• **AIM OF THE EXERCISE**: Find "how you want, from when to how much you pay." in the data below; transcribe the line it appears on and each line after it, exactly, to the end, and nothing else.

[Dataset entries]
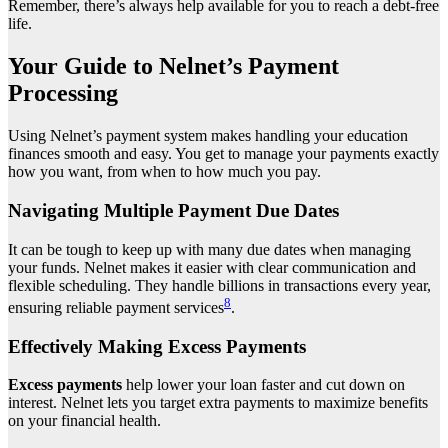
Remember, there’s always help available for you to reach a debt-free
life.
Your Guide to Nelnet’s Payment
Processing
Using Nelnet’s payment system makes handling your education
finances smooth and easy. You get to manage your payments exactly
how you want, from when to how much you pay.
Navigating Multiple Payment Due Dates
It can be tough to keep up with many due dates when managing
your funds. Nelnet makes it easier with clear communication and
flexible scheduling. They handle billions in transactions every year,
8
ensuring reliable payment services
.
Effectively Making Excess Payments
Excess payments
help lower your loan faster and cut down on
interest. Nelnet lets you target extra payments to maximize benefits
on your financial health.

• **SOLUTION TO THIS EXERCISE**:
how you want, from when to how much you pay.
Navigating Multiple Payment Due Dates
It can be tough to keep up with many due dates when managing
your funds. Nelnet makes it easier with clear communication and
flexible scheduling. They handle billions in transactions every year,
8
ensuring reliable payment services
.
Effectively Making Excess Payments
Excess payments
help lower your loan faster and cut down on
interest. Nelnet lets you target extra payments to maximize benefits
on your financial health.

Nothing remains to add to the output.